TASK TO CARRY OUT:
Starting from the first line below, count every line holding the word "Gemiddeld", then state the total alone.

Document structure recognition data:
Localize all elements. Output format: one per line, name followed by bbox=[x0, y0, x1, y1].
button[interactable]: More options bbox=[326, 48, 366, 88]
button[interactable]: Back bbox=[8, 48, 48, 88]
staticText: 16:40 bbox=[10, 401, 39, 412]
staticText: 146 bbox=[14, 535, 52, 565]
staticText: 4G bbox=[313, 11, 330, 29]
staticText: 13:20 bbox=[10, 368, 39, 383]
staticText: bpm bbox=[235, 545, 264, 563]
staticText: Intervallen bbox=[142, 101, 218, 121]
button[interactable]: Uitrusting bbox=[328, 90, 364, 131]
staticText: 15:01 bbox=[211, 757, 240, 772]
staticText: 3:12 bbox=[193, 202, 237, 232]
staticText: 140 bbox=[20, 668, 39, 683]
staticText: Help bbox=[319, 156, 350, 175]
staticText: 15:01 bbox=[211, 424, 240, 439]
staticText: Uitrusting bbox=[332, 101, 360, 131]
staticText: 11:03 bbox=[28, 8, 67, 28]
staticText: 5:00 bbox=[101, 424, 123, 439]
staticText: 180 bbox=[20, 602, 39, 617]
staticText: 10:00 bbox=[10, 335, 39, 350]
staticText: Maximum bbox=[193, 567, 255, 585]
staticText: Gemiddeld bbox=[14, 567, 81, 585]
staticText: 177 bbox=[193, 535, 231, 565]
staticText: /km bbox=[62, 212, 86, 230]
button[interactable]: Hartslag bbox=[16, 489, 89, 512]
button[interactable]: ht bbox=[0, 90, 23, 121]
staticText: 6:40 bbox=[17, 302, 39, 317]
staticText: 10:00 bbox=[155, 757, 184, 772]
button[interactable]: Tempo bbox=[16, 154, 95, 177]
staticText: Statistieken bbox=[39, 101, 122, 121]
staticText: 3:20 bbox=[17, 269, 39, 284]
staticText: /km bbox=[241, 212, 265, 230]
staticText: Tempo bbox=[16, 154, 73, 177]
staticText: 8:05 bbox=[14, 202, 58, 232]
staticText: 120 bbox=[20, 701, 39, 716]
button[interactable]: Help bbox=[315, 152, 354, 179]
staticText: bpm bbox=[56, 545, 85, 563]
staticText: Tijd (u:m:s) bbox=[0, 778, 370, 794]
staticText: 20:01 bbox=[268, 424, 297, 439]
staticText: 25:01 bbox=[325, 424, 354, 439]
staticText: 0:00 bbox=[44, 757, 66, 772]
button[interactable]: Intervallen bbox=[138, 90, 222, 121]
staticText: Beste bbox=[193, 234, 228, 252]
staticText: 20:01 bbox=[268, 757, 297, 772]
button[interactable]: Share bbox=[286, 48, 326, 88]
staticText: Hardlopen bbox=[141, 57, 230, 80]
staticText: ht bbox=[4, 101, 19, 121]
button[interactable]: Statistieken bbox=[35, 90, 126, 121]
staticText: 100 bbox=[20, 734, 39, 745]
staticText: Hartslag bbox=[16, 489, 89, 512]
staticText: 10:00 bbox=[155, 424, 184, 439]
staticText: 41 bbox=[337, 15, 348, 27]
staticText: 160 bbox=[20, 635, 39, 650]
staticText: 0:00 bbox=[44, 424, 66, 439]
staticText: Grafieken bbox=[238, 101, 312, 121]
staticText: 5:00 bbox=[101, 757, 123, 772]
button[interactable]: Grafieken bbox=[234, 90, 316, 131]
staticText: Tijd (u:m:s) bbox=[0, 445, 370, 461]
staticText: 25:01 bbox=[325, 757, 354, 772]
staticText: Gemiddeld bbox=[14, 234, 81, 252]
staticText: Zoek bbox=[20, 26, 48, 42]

YOUR RESPONSE:
2